(Dataset records)
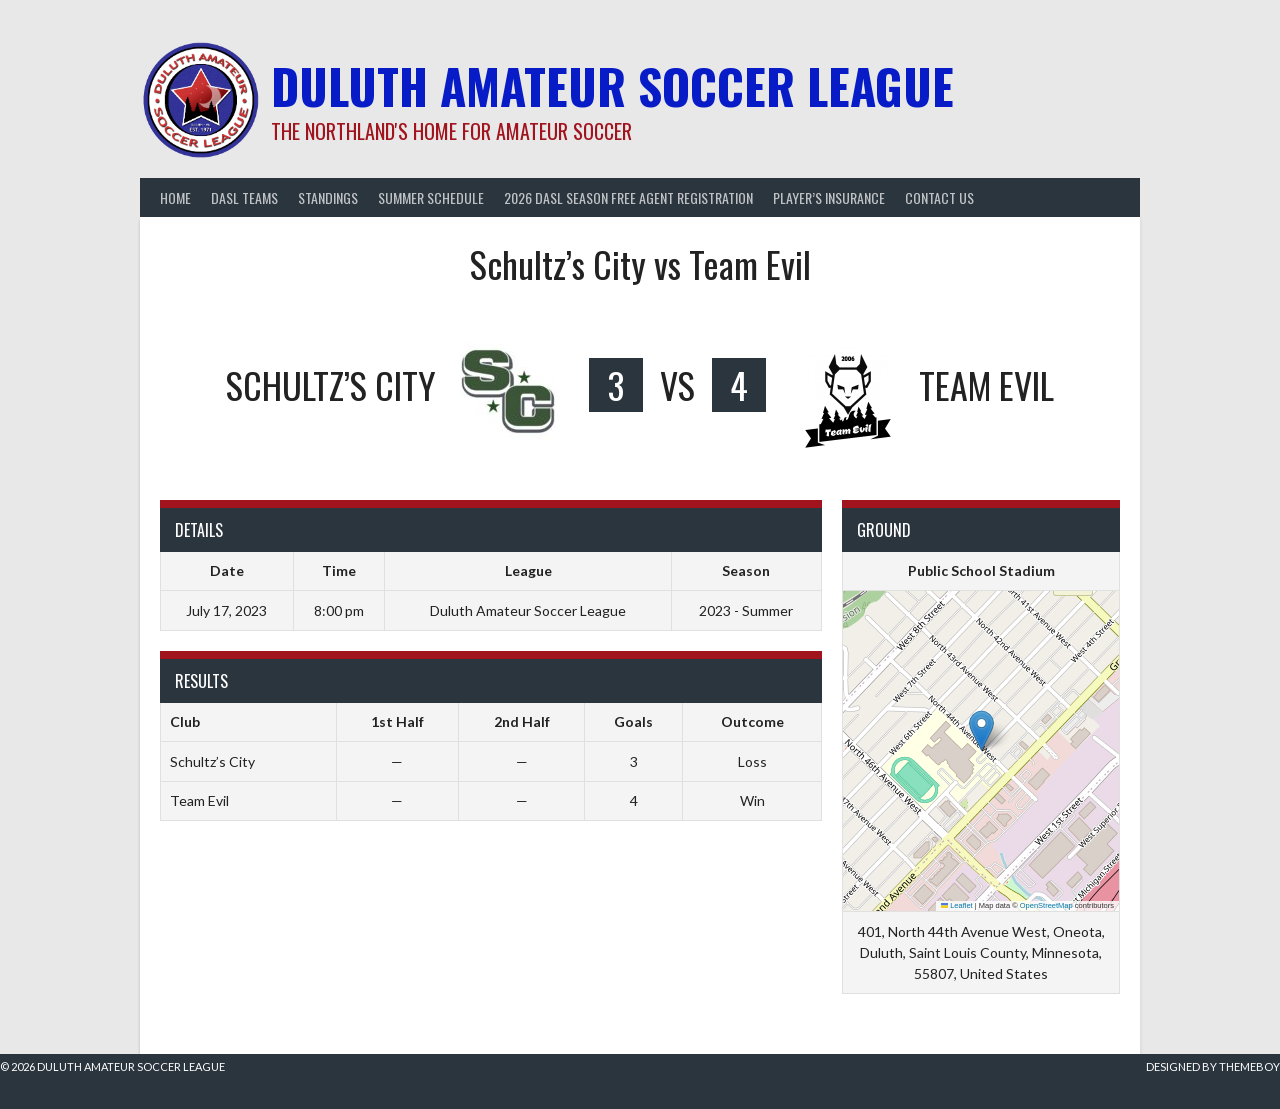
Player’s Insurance (829, 197)
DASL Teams (244, 197)
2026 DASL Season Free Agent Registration (628, 197)
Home (175, 197)
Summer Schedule (431, 197)
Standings (328, 197)
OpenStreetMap (1046, 905)
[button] (981, 730)
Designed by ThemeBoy (1213, 1066)
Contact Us (939, 197)
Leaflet (957, 905)
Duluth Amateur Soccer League (612, 85)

— REQUIRED ACTION —
Skip the images and set down the rest of the data unchanged.

— SOLUTION —
Player’s Insurance (829, 197)
DASL Teams (244, 197)
2026 DASL Season Free Agent Registration (628, 197)
Home (175, 197)
Summer Schedule (431, 197)
Standings (328, 197)
OpenStreetMap (1046, 905)
[button] (981, 730)
Designed by ThemeBoy (1213, 1066)
Contact Us (939, 197)
Leaflet (957, 905)
Duluth Amateur Soccer League (612, 85)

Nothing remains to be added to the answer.